J. Tito also met with [Ethiopian leader] H. Mengistu. The latter openly posed a whole series of questions about Yugoslavia's policy towards the NAM; however, Tito evaded direct answers to them and talked his way around them with general arguments and appeals to maintain the unity of the Movement.
It still remains undecided whether or not J.B. Tito will speak at the opening ceremony of the Conference of heads of states and governments or during the working session. Yugoslavia claims that, since he is the only founder of the Movement who is still living, he should speak at the opening of the Conference. However, irrespective of how this will be decided, J. Tito will speak in any case, in all likelihood after F. Castro.
During the visit of the Minister of Defense of Nicaragua to the USSR, R. Castro emphasized again that improving military cooperation is not an issue, and that they only intend to influence Bernardino L[arios]. Montiel on political and educational issues. R. Castro related that at one time F. Castro had advised the Sandinistas to appoint one of the former Somoza officers who went over to the revolutionary side as minister of defense.
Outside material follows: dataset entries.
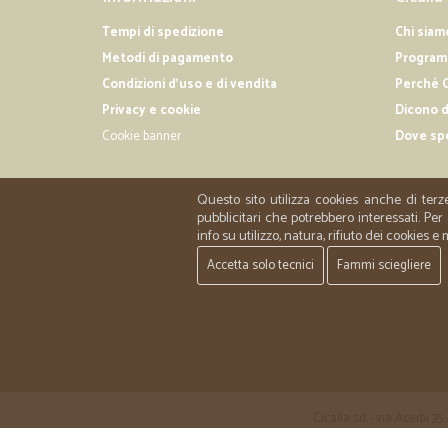
Tempi di spedizione
Chi siam
Metodi di pagamento
Programm
Condizioni d'uso e di vendita
Perché C
Privacy e cookie
Dicono d
Cookie banner
Dove sp
Questo sito utilizza cookies anche di terz
pubblicitari che potrebbero interessati. P
info su utilizzo, natura, rifiuto dei cookies e
Accetta solo tecnici
Fammi sciegliere
Cicalia srl - via Acerbi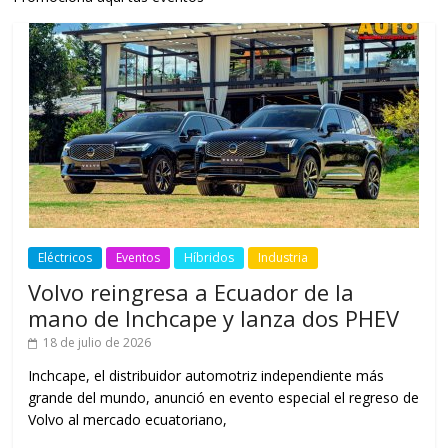
Eléctricos
Eventos
Híbridos
Industria
Volvo reingresa a Ecuador de la
mano de Inchcape y lanza dos PHEV
18 de julio de 2026
Inchcape, el distribuidor automotriz independiente más
grande del mundo, anunció en evento especial el regreso de
Volvo al mercado ecuatoriano,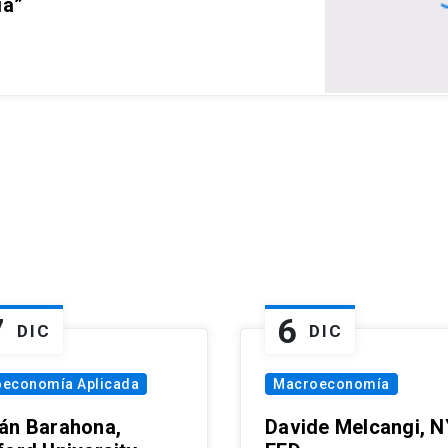
ia”
7
6
DIC
DIC
oeconomía Aplicada
Macroeconomía
án Barahona,
Davide Melcangi, N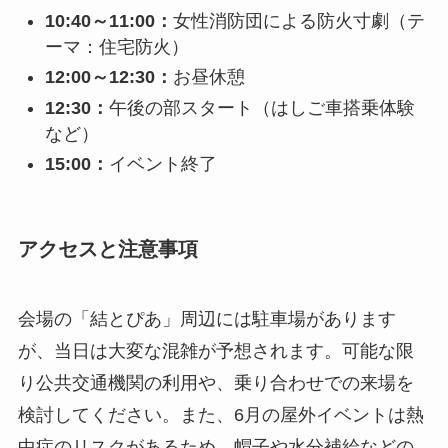
10:40～11:00：
女性消防団による防火寸劇（テ
ーマ：住宅防火）
12:00～12:30：
お昼休憩
12:30：
午後の部スタート（はしご車搭乗体験
など）
15:00：
イベント終了
アクセスと注意事項
会場の「結とぴあ」周辺には駐車場があります
が、当日は大変な混雑が予想されます。可能な限
り公共交通機関の利用や、乗り合わせでの来場を
検討してください。また、6月の屋外イベントは熱
中症のリスクがあるため、帽子や水分補給などの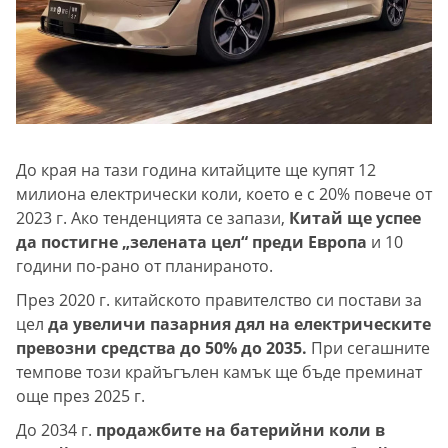
До края на тази година китайците ще купят 12
милиона електрически коли, което е с 20% повече от
2023 г. Ако тенденцията се запази,
Китай ще успее
да постигне „зелената цел“ преди Европа
и 10
години по-рано от планираното.
През 2020 г. китайското правителство си постави за
цел
да увеличи пазарния дял на електрическите
превозни средства до 50% до 2035.
При сегашните
темпове този крайъгълен камък ще бъде преминат
още през 2025 г.
До 2034 г.
продажбите на батерийни коли в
The front's leadership selected B.L. Montiel who gives the impression of an honest and candid individual, but who does not have any fixed political positions. He is mostly "for show"; the army is being built without his knowledge and all real power in this area belongs to the commander-in-chief of the people's Sandinista army, Humberto Ortega. B.L. Montiel senses this and tried to send in his resignation. To prevent his resignation and give him the appearance of authority, the leaders of the FSLN (Sandinista National Liberation Front) organized a trip to Cuba for the minister and asked for the cooperation of the Cubans in the organization of trips for B.L. Montiel to other countries. The first reaction of the Cuban friends was that it would not be appropriate for him to travel either to the GDR or to the USSR. They said this to H. Ortega. He answered that he shares their fears, but explained Montiel current situation and said that he was already promised trips to Cuba, Arab states, and Europe, and once again affirmed that what was proposed was only an unofficial, private, exclusively "informational" visit. After this second request by H. Ortega, considering that they themselves suggested to the Sandinistas that they make the former Somoza officer defense minister, the Cuban leaders decided to turn to the Soviet side on this matter.
R. Castro also commented that the Nicaraguan foreign minister, Miguel D'Escoto, who was also in Cuba, was a former Jesuit priest, but apparently one of a small number of "red priests" in Latin America. He is educated and has a grasp of many issues, but his political views cannot be called clear and well-founded. However, he has conducted himself very well at the session of the OAS on Nicaragua and now at the conference of ministers of foreign affairs of the NAM in Havana. His appointment to the position of minister of foreign affairs of the FSLN also followed the advice of F. Castro to include several priests in the government. The minister of culture is a second priest in the government.
I thanked R. Castro for the information he conveyed.